Examine the listing below and state how many of its lines contain the word "boxes". Write only the number.

* [EXTRACTED ENTRIES]:
%%

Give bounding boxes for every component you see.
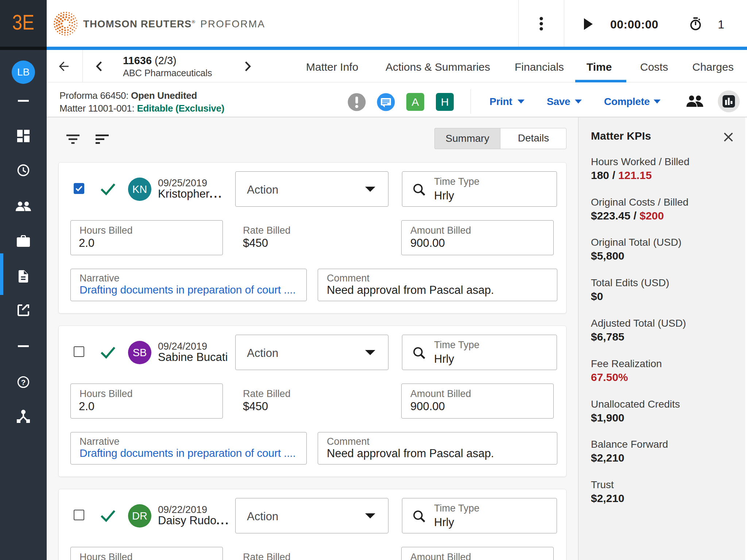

%%
%%

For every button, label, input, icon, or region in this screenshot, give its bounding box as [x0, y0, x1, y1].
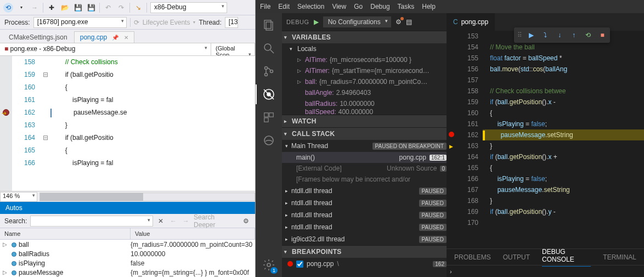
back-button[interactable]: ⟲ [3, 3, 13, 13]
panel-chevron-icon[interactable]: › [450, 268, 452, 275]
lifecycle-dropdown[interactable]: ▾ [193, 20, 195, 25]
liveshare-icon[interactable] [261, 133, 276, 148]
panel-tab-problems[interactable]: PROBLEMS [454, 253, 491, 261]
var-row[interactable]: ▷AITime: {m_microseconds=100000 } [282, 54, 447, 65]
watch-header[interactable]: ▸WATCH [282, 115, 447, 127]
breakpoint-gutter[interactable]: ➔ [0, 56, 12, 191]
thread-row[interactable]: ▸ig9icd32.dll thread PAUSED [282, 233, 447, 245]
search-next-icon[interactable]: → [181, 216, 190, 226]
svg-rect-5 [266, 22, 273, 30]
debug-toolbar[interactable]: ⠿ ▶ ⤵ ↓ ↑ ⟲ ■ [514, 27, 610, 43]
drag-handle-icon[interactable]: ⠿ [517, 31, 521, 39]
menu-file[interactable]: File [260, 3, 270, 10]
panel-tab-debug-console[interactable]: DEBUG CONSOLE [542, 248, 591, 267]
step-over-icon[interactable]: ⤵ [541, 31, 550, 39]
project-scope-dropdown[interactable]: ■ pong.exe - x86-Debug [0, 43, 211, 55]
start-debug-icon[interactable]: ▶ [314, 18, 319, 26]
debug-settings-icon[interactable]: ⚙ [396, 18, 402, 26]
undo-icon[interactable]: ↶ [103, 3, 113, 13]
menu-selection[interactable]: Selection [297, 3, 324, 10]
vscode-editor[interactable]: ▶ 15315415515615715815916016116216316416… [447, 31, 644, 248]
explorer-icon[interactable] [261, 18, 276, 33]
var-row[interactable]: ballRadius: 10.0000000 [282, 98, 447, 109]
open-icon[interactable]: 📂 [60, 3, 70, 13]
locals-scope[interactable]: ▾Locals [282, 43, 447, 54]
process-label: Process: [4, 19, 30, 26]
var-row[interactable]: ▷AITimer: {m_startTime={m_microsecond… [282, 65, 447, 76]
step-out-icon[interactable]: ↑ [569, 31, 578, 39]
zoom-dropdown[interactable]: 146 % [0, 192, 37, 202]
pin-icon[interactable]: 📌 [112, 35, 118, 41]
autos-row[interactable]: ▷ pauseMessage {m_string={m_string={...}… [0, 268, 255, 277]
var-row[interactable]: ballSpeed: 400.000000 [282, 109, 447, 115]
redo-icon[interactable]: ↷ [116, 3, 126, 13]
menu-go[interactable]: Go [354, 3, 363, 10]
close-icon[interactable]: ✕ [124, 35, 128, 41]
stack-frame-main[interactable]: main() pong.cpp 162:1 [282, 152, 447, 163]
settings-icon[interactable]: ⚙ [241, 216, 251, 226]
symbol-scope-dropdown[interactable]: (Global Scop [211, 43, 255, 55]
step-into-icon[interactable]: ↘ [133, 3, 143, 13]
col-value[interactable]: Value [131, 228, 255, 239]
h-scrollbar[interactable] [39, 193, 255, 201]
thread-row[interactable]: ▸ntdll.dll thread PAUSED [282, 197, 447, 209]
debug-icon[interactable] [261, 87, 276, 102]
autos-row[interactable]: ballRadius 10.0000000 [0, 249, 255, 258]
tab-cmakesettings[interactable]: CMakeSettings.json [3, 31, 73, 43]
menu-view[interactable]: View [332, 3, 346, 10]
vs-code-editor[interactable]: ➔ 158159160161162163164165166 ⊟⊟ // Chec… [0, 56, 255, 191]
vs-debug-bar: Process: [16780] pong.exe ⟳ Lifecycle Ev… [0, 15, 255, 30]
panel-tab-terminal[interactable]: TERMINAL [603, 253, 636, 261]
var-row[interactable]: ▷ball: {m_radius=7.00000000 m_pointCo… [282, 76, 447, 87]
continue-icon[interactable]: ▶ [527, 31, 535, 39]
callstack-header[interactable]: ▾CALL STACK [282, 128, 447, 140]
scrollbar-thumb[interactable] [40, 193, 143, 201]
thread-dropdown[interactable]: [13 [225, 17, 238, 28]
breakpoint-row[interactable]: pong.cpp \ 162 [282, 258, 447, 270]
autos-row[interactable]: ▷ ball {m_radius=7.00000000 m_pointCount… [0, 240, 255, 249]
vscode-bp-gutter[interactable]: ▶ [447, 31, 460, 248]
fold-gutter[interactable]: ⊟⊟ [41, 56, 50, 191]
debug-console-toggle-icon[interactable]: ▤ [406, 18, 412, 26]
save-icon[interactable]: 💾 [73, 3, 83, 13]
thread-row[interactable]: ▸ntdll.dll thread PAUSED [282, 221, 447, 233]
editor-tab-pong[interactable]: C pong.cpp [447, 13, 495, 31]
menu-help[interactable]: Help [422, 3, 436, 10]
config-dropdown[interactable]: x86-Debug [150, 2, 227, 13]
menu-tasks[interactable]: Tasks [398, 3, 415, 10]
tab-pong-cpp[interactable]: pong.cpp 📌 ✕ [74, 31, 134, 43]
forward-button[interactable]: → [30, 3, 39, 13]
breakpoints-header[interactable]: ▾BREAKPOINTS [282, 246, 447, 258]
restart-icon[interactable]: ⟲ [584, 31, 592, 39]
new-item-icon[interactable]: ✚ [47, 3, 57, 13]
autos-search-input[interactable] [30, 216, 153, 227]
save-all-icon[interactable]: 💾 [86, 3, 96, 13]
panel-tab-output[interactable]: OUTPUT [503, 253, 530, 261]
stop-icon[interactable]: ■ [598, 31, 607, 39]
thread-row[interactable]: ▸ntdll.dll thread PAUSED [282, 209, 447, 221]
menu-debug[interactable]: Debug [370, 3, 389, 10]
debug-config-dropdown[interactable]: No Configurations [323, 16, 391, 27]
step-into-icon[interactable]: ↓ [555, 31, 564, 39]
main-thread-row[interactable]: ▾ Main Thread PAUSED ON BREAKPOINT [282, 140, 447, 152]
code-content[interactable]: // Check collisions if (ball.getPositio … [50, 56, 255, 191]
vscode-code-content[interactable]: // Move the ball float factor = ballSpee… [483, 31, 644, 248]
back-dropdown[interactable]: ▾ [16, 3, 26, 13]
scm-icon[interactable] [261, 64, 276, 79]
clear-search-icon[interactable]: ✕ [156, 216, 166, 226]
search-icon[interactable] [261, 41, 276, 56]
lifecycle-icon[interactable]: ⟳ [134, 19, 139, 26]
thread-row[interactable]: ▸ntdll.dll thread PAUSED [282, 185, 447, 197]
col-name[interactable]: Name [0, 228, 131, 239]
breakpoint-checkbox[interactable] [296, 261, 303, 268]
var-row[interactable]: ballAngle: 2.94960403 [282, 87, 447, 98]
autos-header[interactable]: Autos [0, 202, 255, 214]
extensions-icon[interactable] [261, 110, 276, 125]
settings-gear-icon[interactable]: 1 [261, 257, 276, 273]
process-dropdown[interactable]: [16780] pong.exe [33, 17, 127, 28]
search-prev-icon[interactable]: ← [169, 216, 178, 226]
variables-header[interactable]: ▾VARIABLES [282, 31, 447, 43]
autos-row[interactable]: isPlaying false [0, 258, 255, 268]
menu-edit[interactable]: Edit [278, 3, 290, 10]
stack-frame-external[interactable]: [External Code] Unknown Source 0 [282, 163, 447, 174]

%%
%%

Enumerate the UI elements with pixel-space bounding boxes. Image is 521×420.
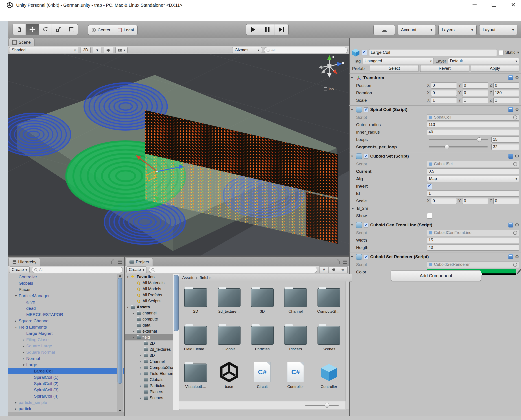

%%

* [EXERCISE RESPONSE]:
2